My team does quite a bit of this. We handle it in two different ways: For some c...

My team does quite a bit of this. We handle it in two different ways:

For some clusters we carve nodes out of VMWare simply using OS templates. For other nodes we we use cheap-and-deep blade servers and install the OS on bare-metal using PXE. Once the nodes are provisioned we use ansible to deploy Kubernetes. (Lately it's been RKE2 on top of Rocky.)

Generally speaking VM-based nodes are extremely reliable and seldom have to be rebuilt. (If we're paying to run VMWare its because the underlying hardware is high-quality.) Bare-metal nodes, on the other hand, are built on inexpensive hardware and they tend to fail in different ways. When they fail we cordon and remove them from the cluster and put them in a list. (We maintain sufficient overcapacity to soak failures as they come.)
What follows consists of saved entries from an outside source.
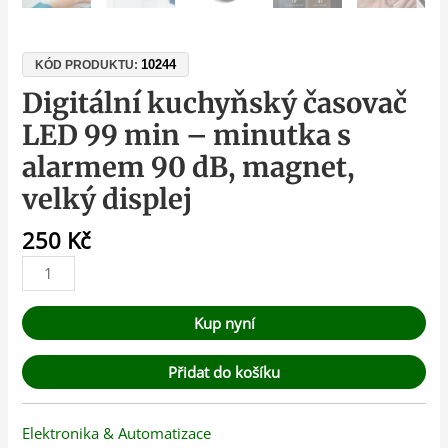
10244
KÓD PRODUKTU:
Digitální kuchyňský časovač
LED 99 min – minutka s
alarmem 90 dB, magnet,
velký displej
250
Kč
Kup nyní
Přidat do košíku
Elektronika & Automatizace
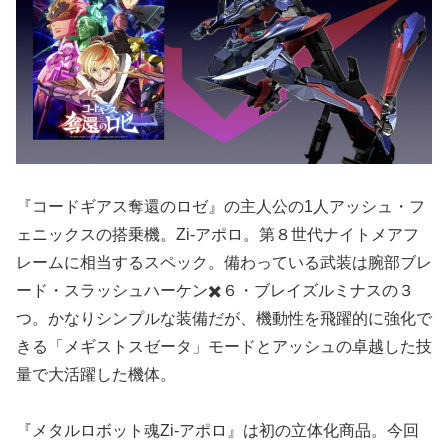
『コードギアス奪還のロゼ』の主人公の1人アッシュ・フ
ェニックスの搭乗機。Zi-アポロ。第８世代ナイトメアフ
レームに相当するスペック。備わっている武装は腕部ブレ
ード・スラッシュハーケン✖️６・ブレイズルミナスの３
つ。かなりシンプルな装備だが、機動性を飛躍的に強化で
きる「メギストスゼータ」モードとアッシュの卓越した技
量で大活躍した機体。
『メタルロボット魂Zi-アポロ』は初の立体化商品。今回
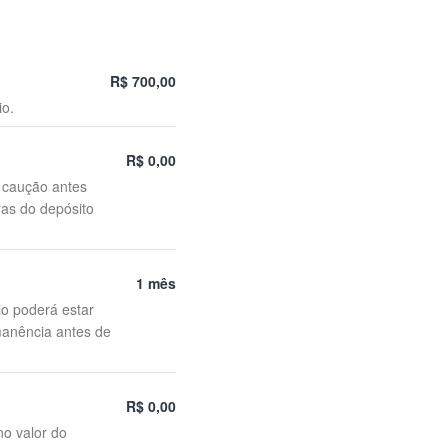
R$ 700,00
io.
R$ 0,00
o caução antes
ras do depósito
1 mês
io poderá estar
manência antes de
R$ 0,00
no valor do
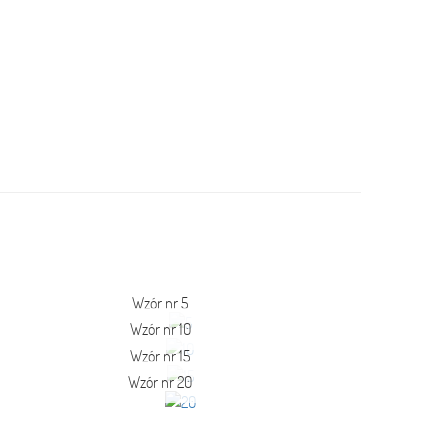
Wzór nr 5
Wzór nr 10
Wzór nr 15
Wzór nr 20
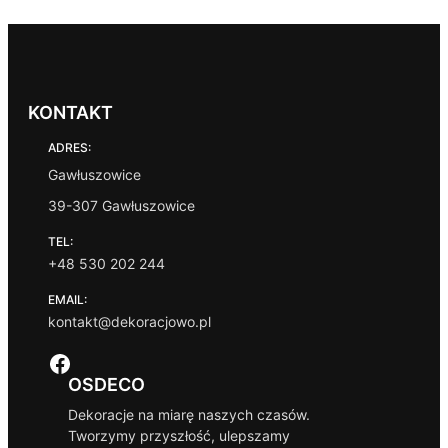
k
r
e
s
c
e
KONTAKT
n
:
ADRES:
o
d
Gawłuszowice
8
39-307 Gawłuszowice
9
,
TEL:
9
+48 530 202 244
9
EMAIL:
z
kontakt@dekoracjowo.pl
ł
d
Facebook
o
1
OSDECO
3
Dekoracje na miarę naszych czasów.
5
Tworzymy przyszłość, ulepszamy
,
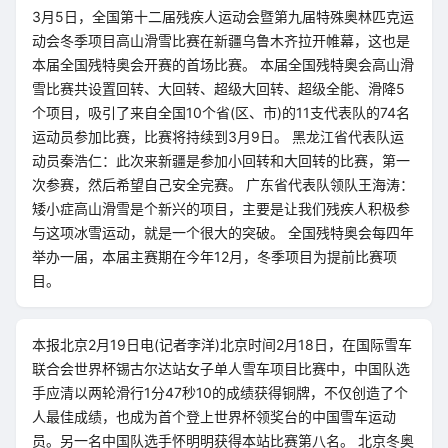
3月5日，全国第十二届残疾人运动会暨第九届特殊奥林匹克运
动会冬季项目高山滑雪比赛在新疆乌鲁木齐拉开帷幕，这也是
本届全国残特奥会开赛的首场比赛。 本届全国残特奥会高山滑
雪比赛共设置回转、大回转、超级大回转、超级全能、滑降5
个项目，吸引了来自全国10个省(区、市)的11支代表队的74名
运动员参加比赛，比赛将持续到3月9日。 黑龙江省代表队运
动员秦浩仁：此次来新疆是参加小回转和大回转的比赛，第一
次参赛，然后希望自己安全完赛。 广东省代表队领队王海涛：
矮小症高山滑雪是个新兴的项目，主要是让我们残疾人积极参
与这项冰雪运动，就是一个很大的突破。 全国残特奥会每四年
举办一届，本届主赛期在今年12月，冬季项目为提前比赛项
目。
本报北京2月19日电(记者李洋)北京时间2月18日，在国际雪车
联合会世界杯锡古尔达站女子单人雪车项目比赛中，中国队选
手应清以两轮滑行1分47秒10的成绩获得铜牌，不仅创造了个
人最佳成绩，也成为首个登上世界杯领奖台的中国雪车运动
员。另一名中国队选手怀明明获得本站比赛第八名。 北京冬奥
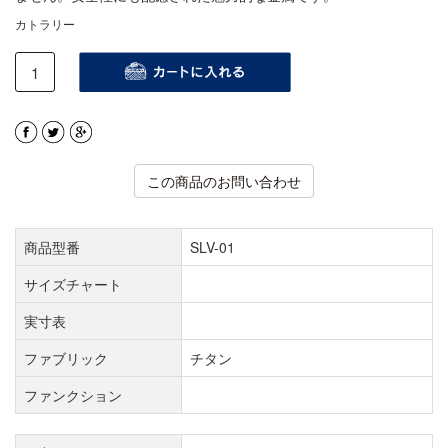
カトラリー
この商品のお問い合わせ
商品型番
SLV-01
サイズチャート
実寸表
ファブリック
チタン
ファンクション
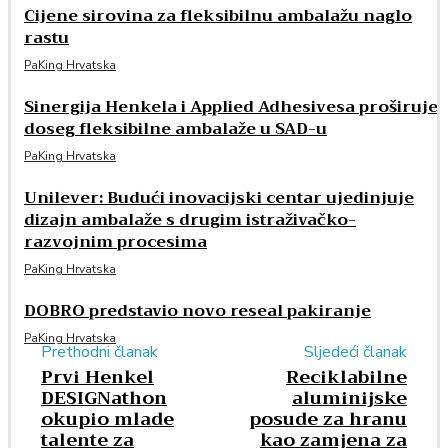
Cijene sirovina za fleksibilnu ambalažu naglo
rastu
PaKing Hrvatska
Sinergija Henkela i Applied Adhesivesa proširuje
doseg fleksibilne ambalaže u SAD-u
PaKing Hrvatska
Unilever: Budući inovacijski centar ujedinjuje
dizajn ambalaže s drugim istraživačko-
razvojnim procesima
PaKing Hrvatska
DOBRO predstavio novo reseal pakiranje
PaKing Hrvatska
Prethodni članak
Sljedeći članak
Prvi Henkel
Reciklabilne
DESIGNathon
aluminijske
okupio mlade
posude za hranu
talente za
kao zamjena za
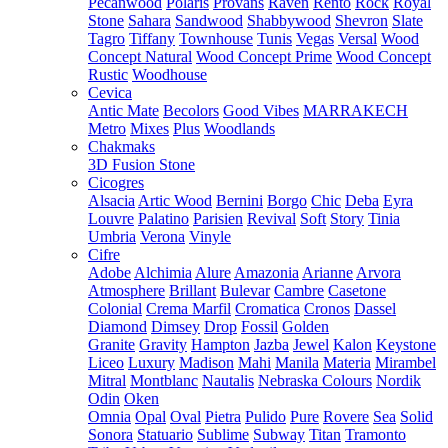
Pecanwood
Polaris
Provans
Raven
Rento
Rock
Royal
Stone
Sahara
Sandwood
Shabbywood
Shevron
Slate
Tagro
Tiffany
Townhouse
Tunis
Vegas
Versal
Wood
Concept Natural
Wood Concept Prime
Wood Concept
Rustic
Woodhouse
Cevica
Antic Mate
Becolors
Good Vibes
MARRAKECH
Metro
Mixes
Plus
Woodlands
Chakmaks
3D Fusion Stone
Cicogres
Alsacia
Artic Wood
Bernini
Borgo
Chic
Deba
Eyra
Louvre
Palatino
Parisien
Revival
Soft
Story
Tinia
Umbria
Verona
Vinyle
Cifre
Adobe
Alchimia
Alure
Amazonia
Arianne
Arvora
Atmosphere
Brillant
Bulevar
Cambre
Casetone
Colonial
Crema Marfil
Cromatica
Cronos
Dassel
Diamond
Dimsey
Drop
Fossil
Golden
Granite
Gravity
Hampton
Jazba
Jewel
Kalon
Keystone
Liceo
Luxury
Madison
Mahi
Manila
Materia
Mirambel
Mitral
Montblanc
Nautalis
Nebraska Colours
Nordik
Odin
Oken
Omnia
Opal
Oval
Pietra
Pulido
Pure
Rovere
Sea
Solid
Sonora
Statuario
Sublime
Subway
Titan
Tramonto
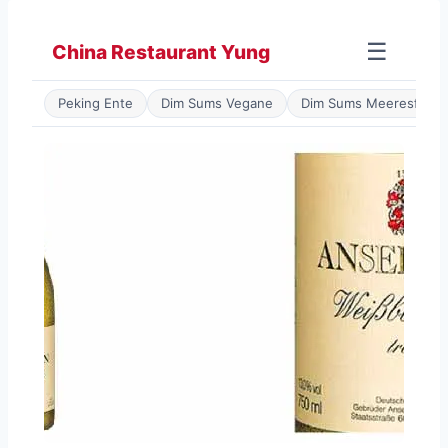
Zum
Inhalt
☰
China Restaurant Yung
springen
Peking Ente
Dim Sums Vegane
Dim Sums Meeresfrüch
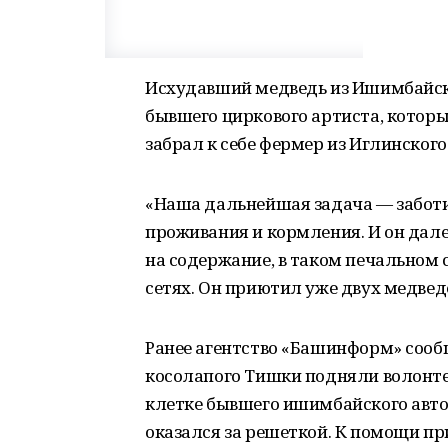
Исхудавший медведь из Ишимбайско
бывшего циркового артиста, которы
забрал к себе фермер из Иглинског
«Наша дальнейшая задача — заботит
проживания и кормления. И он дале
на содержание, в таком печальном 
сетях. Он приютил уже двух медвед
Ранее агентство «Башинформ» сообщ
косолапого Тишки подняли волонте
клетке бывшего ишимбайского авто
оказался за решеткой. К помощи п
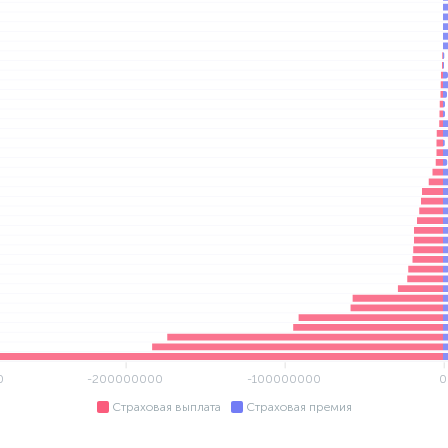
0
-200000000
-100000000
0
Страховая выплата
Страховая премия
If we're using persistence we have to take care that the statefulsets are configured correctly. Sometimes we use local-disk persistence so that our services can benefit from local NVME performance. Other times we use NFS (when we need persistence but not performance.)

We monitor cluster node health internally to Kubernetes and also externally using Nagios (shudder).

Kubernetes upgrades are a pain in the ass. Lots of times we'll just set up a second cluster to avoid the risk of a failure during an upgrade.